*EXERCISE OBJECTIVE:* Write out, word for word, the part of the listing below that opens with the line containing "است. این تجسد" and closes with the line containing "Empresas e Negócios", keeping both of those lines and adding no others.

(EXERCISE MATERIALS Opens)

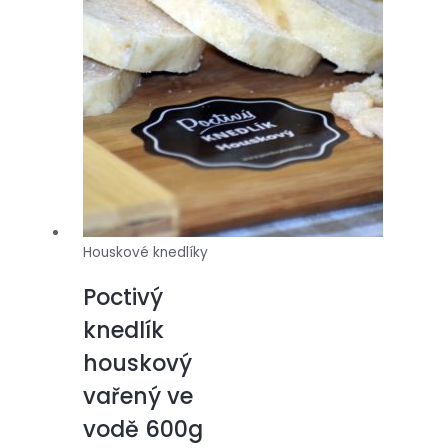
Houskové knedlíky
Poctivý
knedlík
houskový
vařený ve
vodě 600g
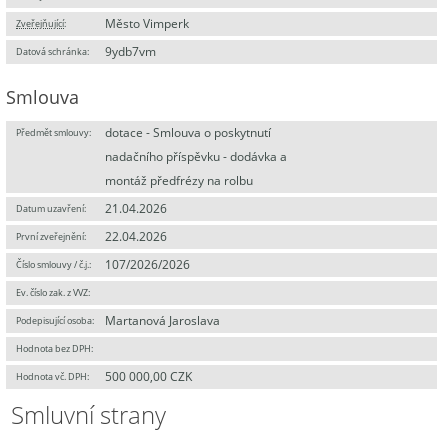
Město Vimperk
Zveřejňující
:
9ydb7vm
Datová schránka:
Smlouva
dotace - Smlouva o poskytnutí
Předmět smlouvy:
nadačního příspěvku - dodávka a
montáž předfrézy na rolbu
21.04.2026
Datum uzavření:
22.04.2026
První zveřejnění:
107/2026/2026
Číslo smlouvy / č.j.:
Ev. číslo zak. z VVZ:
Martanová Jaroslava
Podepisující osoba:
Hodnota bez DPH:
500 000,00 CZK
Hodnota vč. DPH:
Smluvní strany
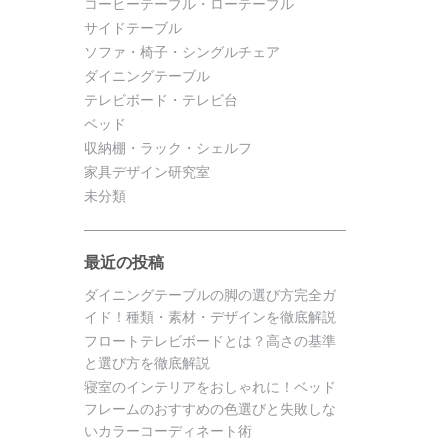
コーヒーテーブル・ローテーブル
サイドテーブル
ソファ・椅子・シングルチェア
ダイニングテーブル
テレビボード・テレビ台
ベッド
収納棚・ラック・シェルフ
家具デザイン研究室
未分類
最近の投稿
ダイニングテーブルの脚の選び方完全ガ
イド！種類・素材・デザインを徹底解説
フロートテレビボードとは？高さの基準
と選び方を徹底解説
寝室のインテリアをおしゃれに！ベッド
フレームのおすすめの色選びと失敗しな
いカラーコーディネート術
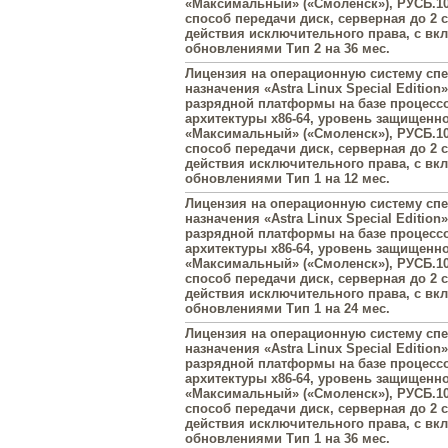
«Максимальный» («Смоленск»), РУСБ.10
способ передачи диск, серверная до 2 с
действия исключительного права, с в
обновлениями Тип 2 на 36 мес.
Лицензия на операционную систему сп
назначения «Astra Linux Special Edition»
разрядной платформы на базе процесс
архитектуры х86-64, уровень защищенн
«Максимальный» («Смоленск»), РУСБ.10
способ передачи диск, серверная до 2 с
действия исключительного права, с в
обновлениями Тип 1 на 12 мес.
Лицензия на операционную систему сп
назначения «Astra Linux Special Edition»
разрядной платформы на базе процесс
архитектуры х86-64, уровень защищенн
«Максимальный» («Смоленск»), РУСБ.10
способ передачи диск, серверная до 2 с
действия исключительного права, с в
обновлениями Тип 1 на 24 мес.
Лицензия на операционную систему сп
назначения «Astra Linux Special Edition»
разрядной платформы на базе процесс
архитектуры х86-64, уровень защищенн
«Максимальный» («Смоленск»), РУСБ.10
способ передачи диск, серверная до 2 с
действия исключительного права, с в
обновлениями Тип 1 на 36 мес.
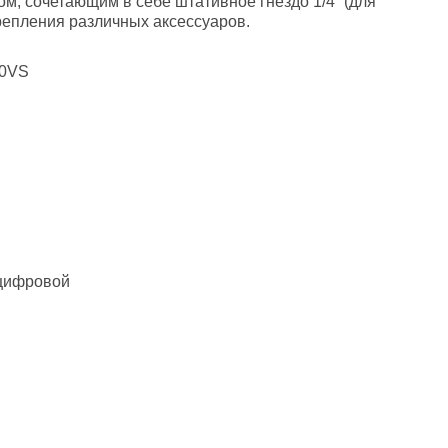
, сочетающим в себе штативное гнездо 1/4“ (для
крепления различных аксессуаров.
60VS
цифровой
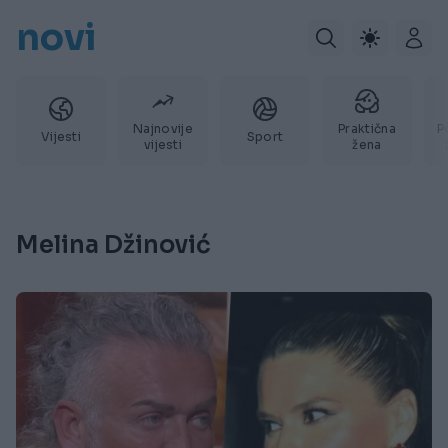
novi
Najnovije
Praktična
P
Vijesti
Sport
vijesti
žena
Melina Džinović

(EXERCISE MATERIALS Closes)
(EXERCISE MATERIALS Opens)

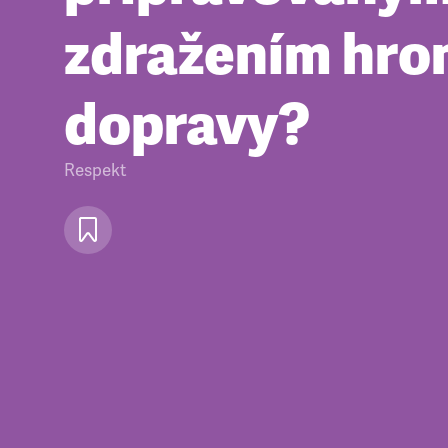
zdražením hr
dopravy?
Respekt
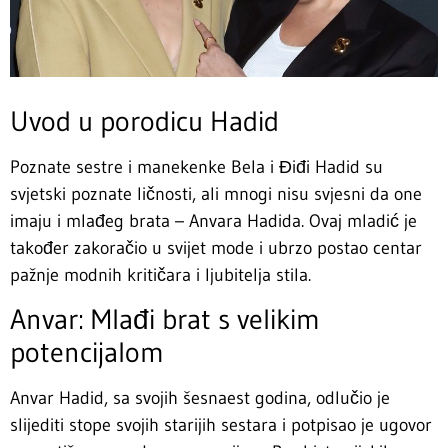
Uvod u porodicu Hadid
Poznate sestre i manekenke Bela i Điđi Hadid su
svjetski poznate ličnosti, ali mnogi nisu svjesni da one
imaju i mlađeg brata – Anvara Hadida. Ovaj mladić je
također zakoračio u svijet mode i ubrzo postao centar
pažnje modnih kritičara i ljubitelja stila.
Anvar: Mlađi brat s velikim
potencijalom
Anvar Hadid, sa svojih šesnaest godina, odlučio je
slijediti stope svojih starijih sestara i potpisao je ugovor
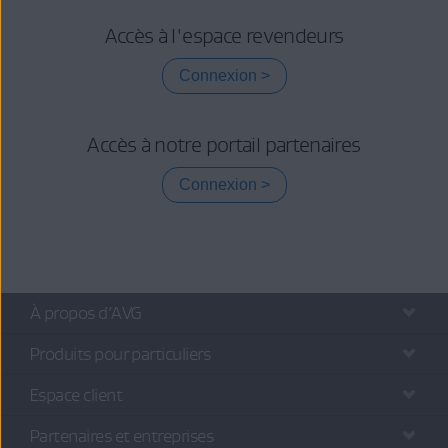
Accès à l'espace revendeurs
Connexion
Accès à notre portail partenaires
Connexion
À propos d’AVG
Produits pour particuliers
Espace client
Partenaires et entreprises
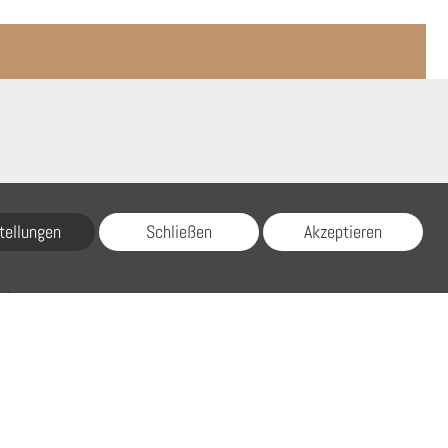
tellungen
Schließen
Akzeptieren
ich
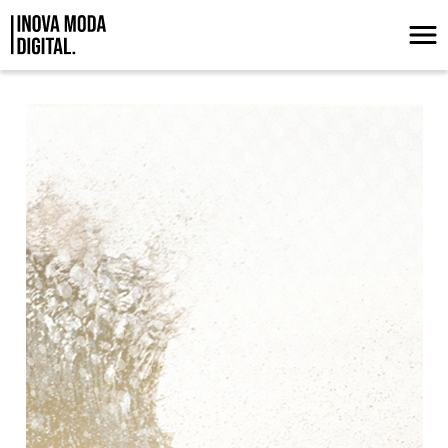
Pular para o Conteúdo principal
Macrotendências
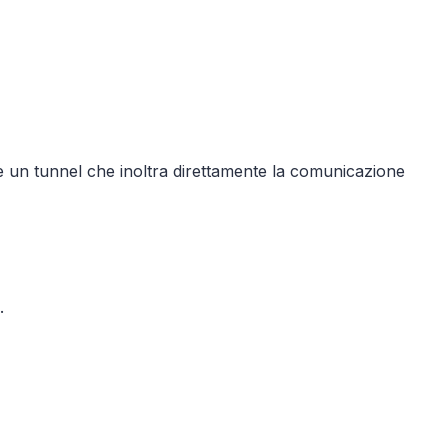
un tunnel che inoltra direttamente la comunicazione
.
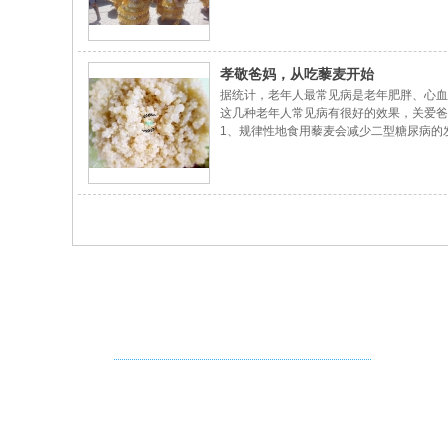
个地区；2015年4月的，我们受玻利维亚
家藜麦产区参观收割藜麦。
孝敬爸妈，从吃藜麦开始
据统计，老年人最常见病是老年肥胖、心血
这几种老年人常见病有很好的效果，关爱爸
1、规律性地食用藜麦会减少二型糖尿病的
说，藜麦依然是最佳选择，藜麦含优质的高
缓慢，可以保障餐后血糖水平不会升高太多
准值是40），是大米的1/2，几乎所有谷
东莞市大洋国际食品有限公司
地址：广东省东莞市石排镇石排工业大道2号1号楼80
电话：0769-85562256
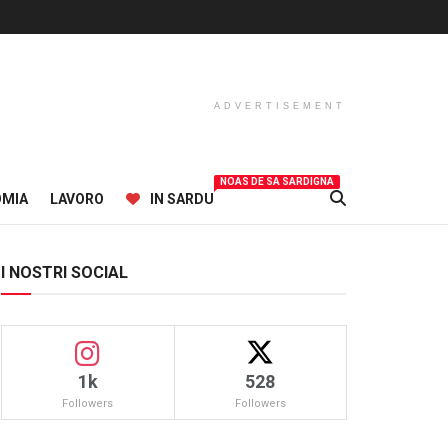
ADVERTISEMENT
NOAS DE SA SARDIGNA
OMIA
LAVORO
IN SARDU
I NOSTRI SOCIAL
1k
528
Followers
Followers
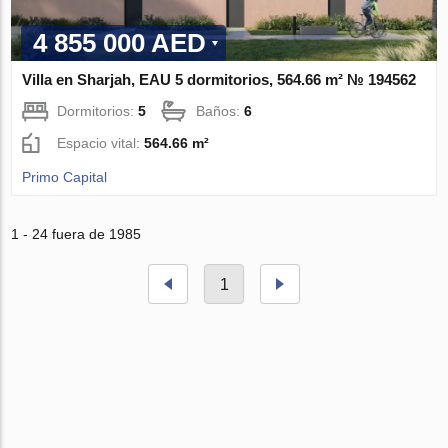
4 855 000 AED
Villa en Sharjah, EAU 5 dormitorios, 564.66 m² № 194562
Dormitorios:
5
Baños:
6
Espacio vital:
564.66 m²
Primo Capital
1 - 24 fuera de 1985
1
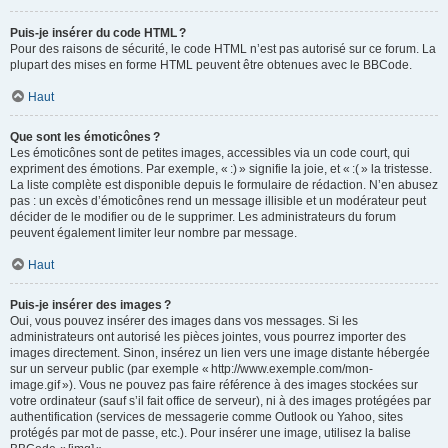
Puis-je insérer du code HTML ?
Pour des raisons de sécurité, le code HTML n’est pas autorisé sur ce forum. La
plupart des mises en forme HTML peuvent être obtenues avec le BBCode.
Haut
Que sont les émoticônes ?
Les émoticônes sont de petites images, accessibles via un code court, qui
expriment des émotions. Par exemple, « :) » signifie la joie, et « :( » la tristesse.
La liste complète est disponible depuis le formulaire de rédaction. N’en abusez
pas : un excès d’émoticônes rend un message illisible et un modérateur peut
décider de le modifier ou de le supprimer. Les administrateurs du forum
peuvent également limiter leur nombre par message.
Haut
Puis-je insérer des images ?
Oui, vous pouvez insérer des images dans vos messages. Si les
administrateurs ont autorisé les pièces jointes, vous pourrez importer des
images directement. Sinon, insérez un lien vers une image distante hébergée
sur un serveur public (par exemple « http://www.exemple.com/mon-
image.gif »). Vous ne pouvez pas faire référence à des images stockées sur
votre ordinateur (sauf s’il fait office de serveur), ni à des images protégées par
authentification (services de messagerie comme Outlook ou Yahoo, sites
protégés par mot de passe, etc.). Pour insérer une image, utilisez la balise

(EXERCISE MATERIALS Closes)
(EXERCISE MATERIALS Opens)

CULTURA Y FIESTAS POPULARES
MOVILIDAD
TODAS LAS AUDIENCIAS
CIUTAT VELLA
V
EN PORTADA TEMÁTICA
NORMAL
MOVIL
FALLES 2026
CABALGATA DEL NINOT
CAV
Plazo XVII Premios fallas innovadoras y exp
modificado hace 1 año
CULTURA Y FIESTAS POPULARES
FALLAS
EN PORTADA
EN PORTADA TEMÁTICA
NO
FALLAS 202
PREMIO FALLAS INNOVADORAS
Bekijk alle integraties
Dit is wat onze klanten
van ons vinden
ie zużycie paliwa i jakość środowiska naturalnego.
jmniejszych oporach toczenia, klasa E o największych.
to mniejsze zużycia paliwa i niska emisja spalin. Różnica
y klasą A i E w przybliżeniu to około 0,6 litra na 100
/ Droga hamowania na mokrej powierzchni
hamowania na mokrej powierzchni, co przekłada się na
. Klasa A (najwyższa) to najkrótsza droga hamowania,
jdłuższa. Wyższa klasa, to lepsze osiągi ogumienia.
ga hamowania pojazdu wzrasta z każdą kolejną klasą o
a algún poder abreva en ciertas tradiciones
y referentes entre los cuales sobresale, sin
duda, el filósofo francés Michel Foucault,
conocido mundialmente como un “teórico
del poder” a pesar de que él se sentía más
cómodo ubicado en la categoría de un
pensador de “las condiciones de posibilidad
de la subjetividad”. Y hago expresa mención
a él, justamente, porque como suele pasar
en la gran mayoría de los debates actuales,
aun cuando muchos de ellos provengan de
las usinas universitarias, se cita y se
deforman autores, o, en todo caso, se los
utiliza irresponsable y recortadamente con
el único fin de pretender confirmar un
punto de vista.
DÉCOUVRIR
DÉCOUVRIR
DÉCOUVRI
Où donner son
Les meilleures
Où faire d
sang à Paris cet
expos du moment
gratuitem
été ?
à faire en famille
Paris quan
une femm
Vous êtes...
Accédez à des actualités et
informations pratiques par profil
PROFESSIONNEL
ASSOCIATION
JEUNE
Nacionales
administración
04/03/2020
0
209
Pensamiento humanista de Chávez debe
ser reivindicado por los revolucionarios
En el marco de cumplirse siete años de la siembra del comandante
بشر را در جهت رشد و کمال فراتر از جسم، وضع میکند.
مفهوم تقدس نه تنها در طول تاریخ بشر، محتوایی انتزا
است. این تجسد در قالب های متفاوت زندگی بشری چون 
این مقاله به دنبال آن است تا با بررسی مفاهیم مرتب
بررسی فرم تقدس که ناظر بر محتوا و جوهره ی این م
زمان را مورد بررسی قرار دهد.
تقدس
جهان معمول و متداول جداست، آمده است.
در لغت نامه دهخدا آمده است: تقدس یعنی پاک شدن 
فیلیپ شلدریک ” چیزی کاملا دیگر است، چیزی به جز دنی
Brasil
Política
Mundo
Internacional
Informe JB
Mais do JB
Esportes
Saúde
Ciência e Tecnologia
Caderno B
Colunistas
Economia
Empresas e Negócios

(EXERCISE MATERIALS Closes)

*SOLUTION TO THIS EXERCISE:*
است. این تجسد در قالب های متفاوت زندگی بشری چون 
این مقاله به دنبال آن است تا با بررسی مفاهیم مرتب
بررسی فرم تقدس که ناظر بر محتوا و جوهره ی این م
زمان را مورد بررسی قرار دهد.
تقدس
جهان معمول و متداول جداست، آمده است.
در لغت نامه دهخدا آمده است: تقدس یعنی پاک شدن 
فیلیپ شلدریک ” چیزی کاملا دیگر است، چیزی به جز دنی
Brasil
Política
Mundo
Internacional
Informe JB
Mais do JB
Esportes
Saúde
Ciência e Tecnologia
Caderno B
Colunistas
Economia
Empresas e Negócios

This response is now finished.